● **WORK ITEM**
State the number of lines below in which the word "Altes" appears. Nothing else belongs in the answer.

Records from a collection

========================================================================

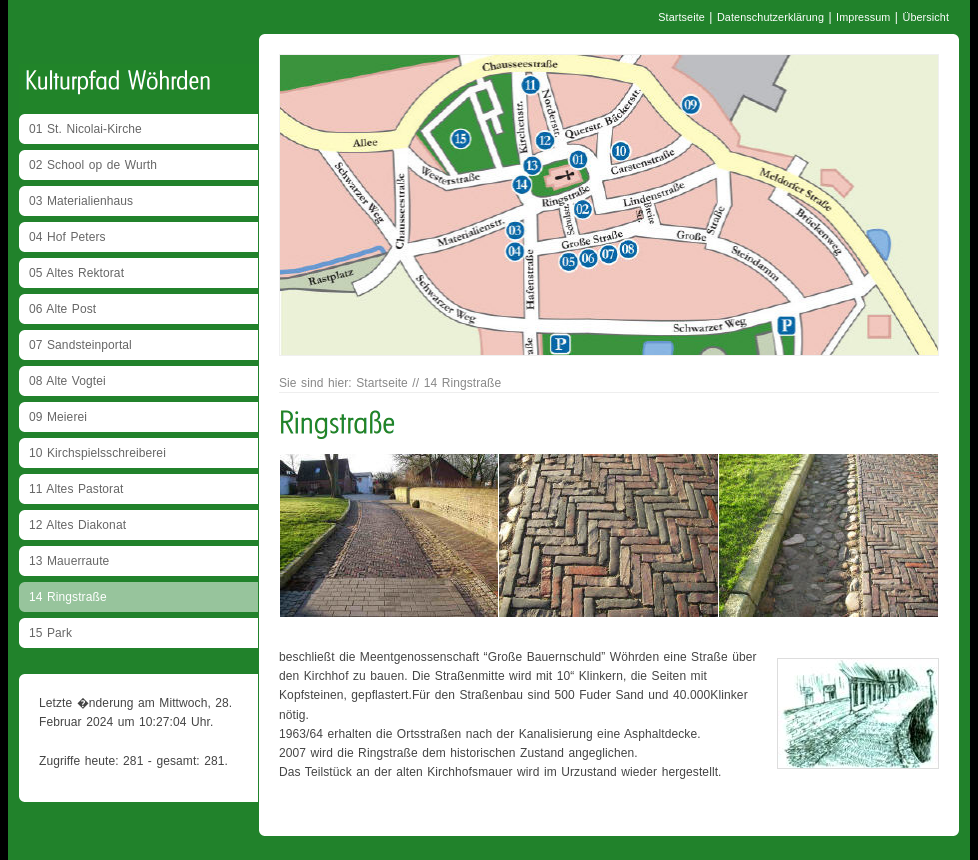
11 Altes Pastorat (76, 489)
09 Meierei (58, 417)
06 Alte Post (62, 309)
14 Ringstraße (68, 597)
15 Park (50, 633)
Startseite (681, 17)
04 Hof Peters (67, 237)
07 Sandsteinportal (80, 345)
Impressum (863, 17)
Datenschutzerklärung (770, 17)
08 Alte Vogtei (67, 381)
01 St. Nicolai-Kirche (85, 129)
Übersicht (925, 17)
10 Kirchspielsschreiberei (97, 453)
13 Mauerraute (69, 561)
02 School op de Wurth (93, 165)
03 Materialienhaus (81, 201)
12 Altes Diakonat (77, 525)
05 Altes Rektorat (76, 273)
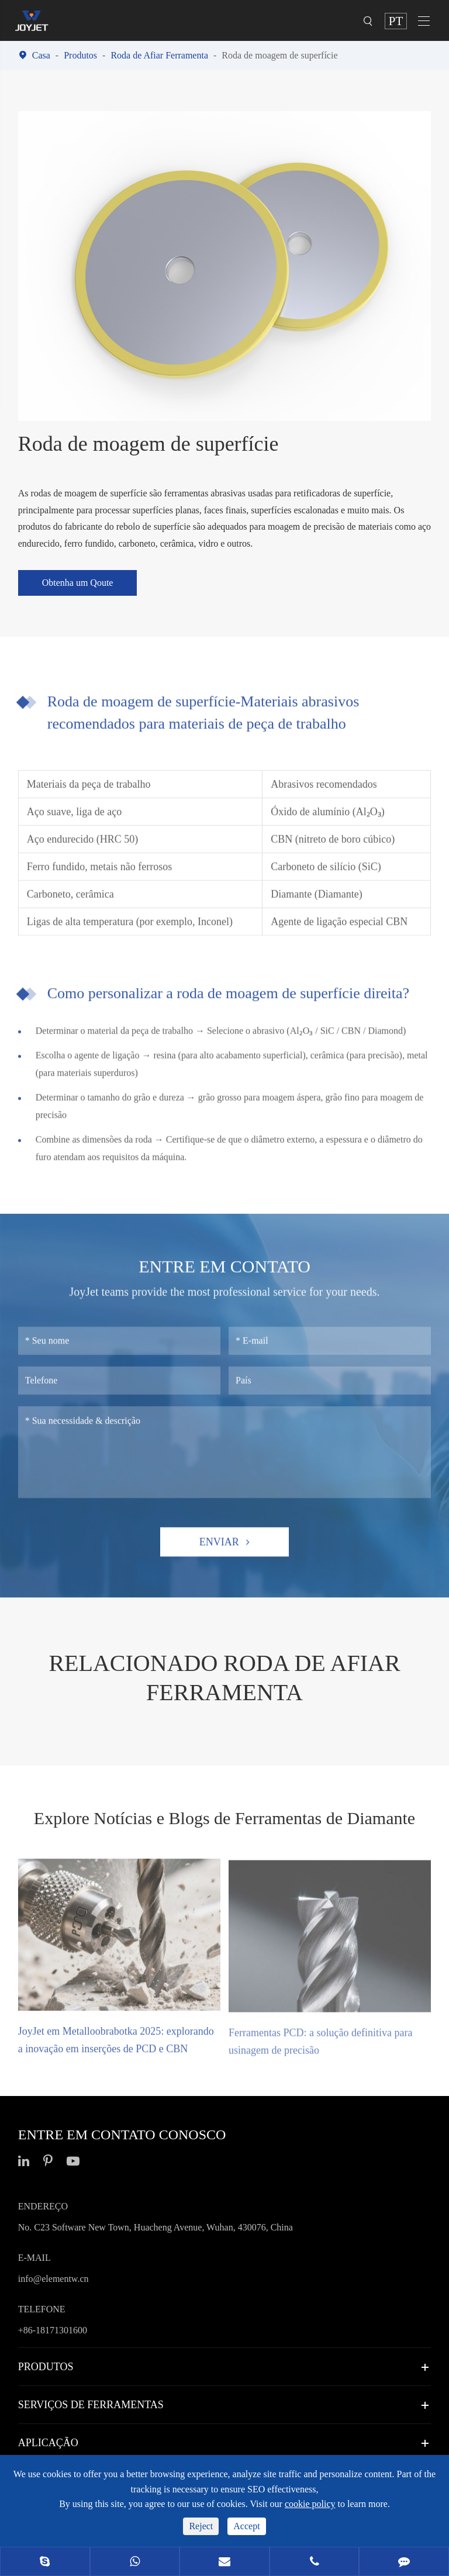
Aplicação (48, 2443)
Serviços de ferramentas (91, 2405)
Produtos (80, 55)
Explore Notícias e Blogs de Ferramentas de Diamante (224, 1818)
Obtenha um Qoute (77, 583)
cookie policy (310, 2504)
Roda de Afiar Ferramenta (159, 55)
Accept (246, 2526)
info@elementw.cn (53, 2279)
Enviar (224, 1549)
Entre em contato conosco (122, 2134)
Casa (41, 55)
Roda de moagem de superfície (279, 55)
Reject (201, 2526)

========================================================================

● **YOUR RESPONSE**
3